This concert by the Nice Philharmonic Orchestra under the direction of Marco Guidarini was exceptional this Saturday, February 28, in more ways than one: firstly, it had been some weeks, in fact since the opening of the Nice lyrical season with “Macbeth” and the concert dedicated to Shostakovich’s Symphony No. 7, that the Musical Director had not taken his place in the Opera pit. Additionally, due to the program, two pieces were presented as the culmination of symphonic work by composers often associated with each other. Both due to their proximity in time but also because there was between the two a quasi-Hegelian dialectic of master and pupil. Wolfgang Amadeus Mozart’s Symphony No. 38, known as “Prague” and Franz Joseph Haydn’s Symphony 104, known as “London” are both pieces of high-level musical architecture. This makes the discussion of their interpretation all the more challenging.

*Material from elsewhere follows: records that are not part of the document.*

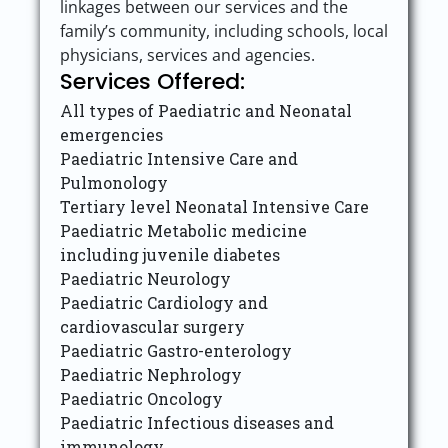
linkages between our services and the
family’s community, including schools, local
physicians, services and agencies.
Services Offered:
All types of Paediatric and Neonatal
emergencies
Paediatric Intensive Care and
Pulmonology
Tertiary level Neonatal Intensive Care
Paediatric Metabolic medicine
including juvenile diabetes
Paediatric Neurology
Paediatric Cardiology and
cardiovascular surgery
Paediatric Gastro-enterology
Paediatric Nephrology
Paediatric Oncology
Paediatric Infectious diseases and
immunology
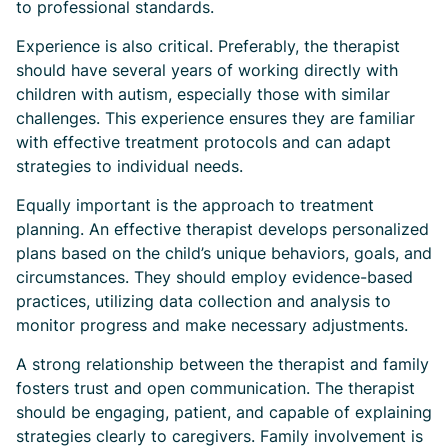
to professional standards.
Experience is also critical. Preferably, the therapist
should have several years of working directly with
children with autism, especially those with similar
challenges. This experience ensures they are familiar
with effective treatment protocols and can adapt
strategies to individual needs.
Equally important is the approach to treatment
planning. An effective therapist develops personalized
plans based on the child’s unique behaviors, goals, and
circumstances. They should employ evidence-based
practices, utilizing data collection and analysis to
monitor progress and make necessary adjustments.
A strong relationship between the therapist and family
fosters trust and open communication. The therapist
should be engaging, patient, and capable of explaining
strategies clearly to caregivers. Family involvement is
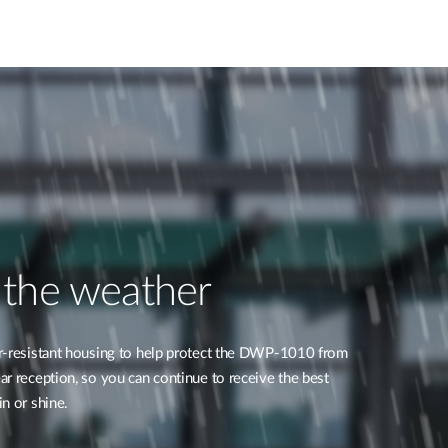
 the weather
r-resistant housing to help protect the DWP-1010 from
r reception, so you can continue to receive the best
n or shine.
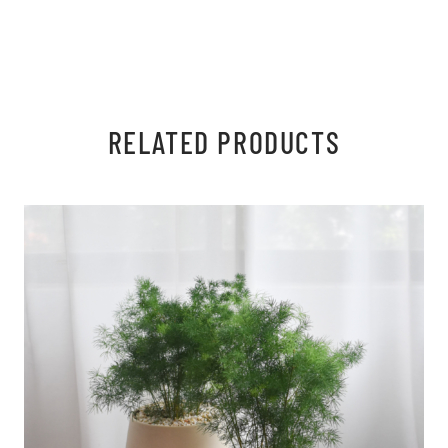
RELATED PRODUCTS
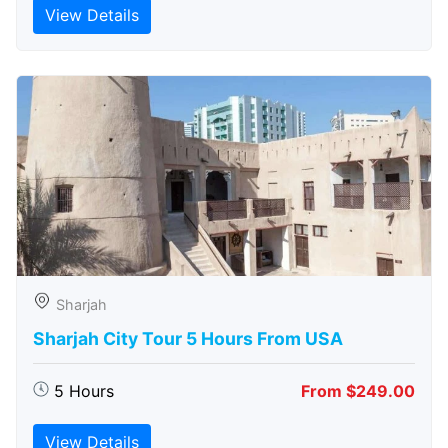
View Details
Sharjah
Sharjah City Tour 5 Hours From USA
5 Hours
From $249.00
View Details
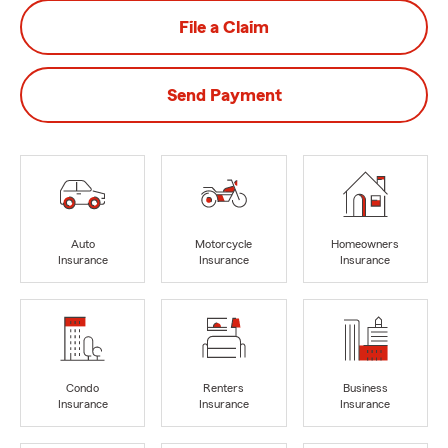
File a Claim
Send Payment
Auto
Motorcycle
Homeowners
Insurance
Insurance
Insurance
Condo
Renters
Business
Insurance
Insurance
Insurance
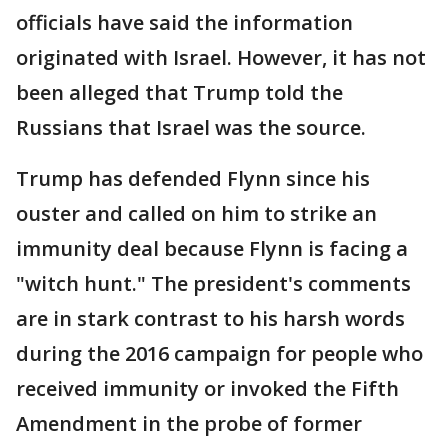
officials have said the information
originated with Israel. However, it has not
been alleged that Trump told the
Russians that Israel was the source.
Trump has defended Flynn since his
ouster and called on him to strike an
immunity deal because Flynn is facing a
"witch hunt." The president's comments
are in stark contrast to his harsh words
during the 2016 campaign for people who
received immunity or invoked the Fifth
Amendment in the probe of former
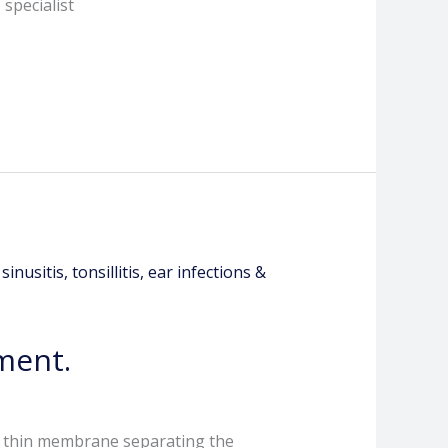
specialist
ment.
e thin membrane separating the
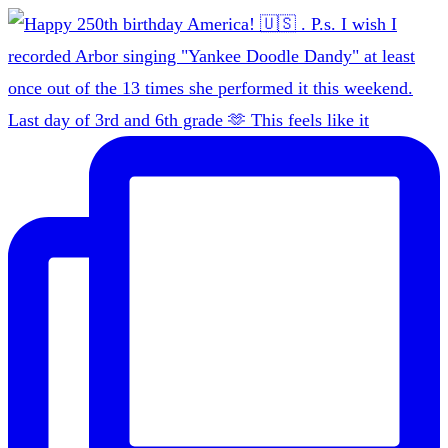
Last day of 3rd and 6th grade 🫶 This feels like it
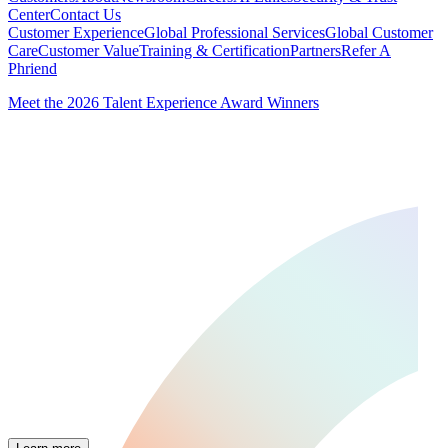
Center
Contact Us
Customer Experience
Global Professional Services
Global Customer
Care
Customer Value
Training & Certification
Partners
Refer A
Phriend
Meet the 2026 Talent Experience Award Winners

As usual, Marco Guidarini does not shrink from the demands of rigorous, meticulous, and often intellectualized conducting. Each movement seems to have been studied, dissected, and deepened in its latent meanings. Undoubtedly inspired by his discoveries, the Maestro clearly wishes to share with the public the fruits of his reflections. To the point of risking an approach that is sometimes a bit scholastic, learned, almost too “scholarly”. Indeed, this corresponds in Mozart’s work to that “serious interiority”, at least in the slow introduction, not majestic by power but by those successive steps and regular gradations suggested by the harmonic sequences and delicately punctuated by the harpsichord at each crossing. In these sequences, many exegetes have sought to detect the solemnity filled with the concentration of a ritual Masonic opening. Some regulars might find enigmatic resemblances with melodic accents from “Don Giovanni” or “The Magic Flute.”
A considerable sense of strangeness was reinforced by an orchestra in reduced formation: the number of musicians Haydn had to play his Symphony No. 104 in 1795 approached 65, while Nice had barely forty that evening. This sometimes gave the impression of encountering a chamber musical discourse, with proportions limited and reserved only for the fortunate members of an 18th-century salon.
Marco Guidarini more easily satisfies his desire for control in the second movement of Mozart’s 38th Symphony, characterized by discretion, a kind of melodic effacement, where nevertheless continues to manifest the mixture of the two themes that animate this work. A mastery, however, more complex to continue in the other two movements where the conductor seems to hold back, restrain the spontaneous impulses of his orchestra. After all, he is the conductor. But this direction by the Maestro suggests that it ultimately limits the personal interpretive space of the musicians.
Between the two, a “break”, if you will, as the program offered Francis Poulenc’s Piano Concerto from 1949: a humorously musical piece as it reminds one simultaneously of a movie trailer but also a very enjoyable piece fed by evident talents in orchestration and an original play of tonalities on the same theme. In this piece, Poulenc arranges classical string harmonies, abruptly interrupted by a punctuation as brief as it is intense from the brass. The composer enjoys himself to such an extent that although one acknowledges and respects the seriousness and involvement of the musicians and the conductor, one smiles! Fantastic psychological effects of this very particular music where quality rather than quantity of piano intervention predominates: winner of numerous international competitions, a specialist in the Romantic repertoire – his five volumes of “Complete Schumann” have been widely praised by critics – Eric Le Sage clearly enjoys himself. A sensation widely shared with the audience who loudly called for an encore. To no avail. A doctoral evening to the end.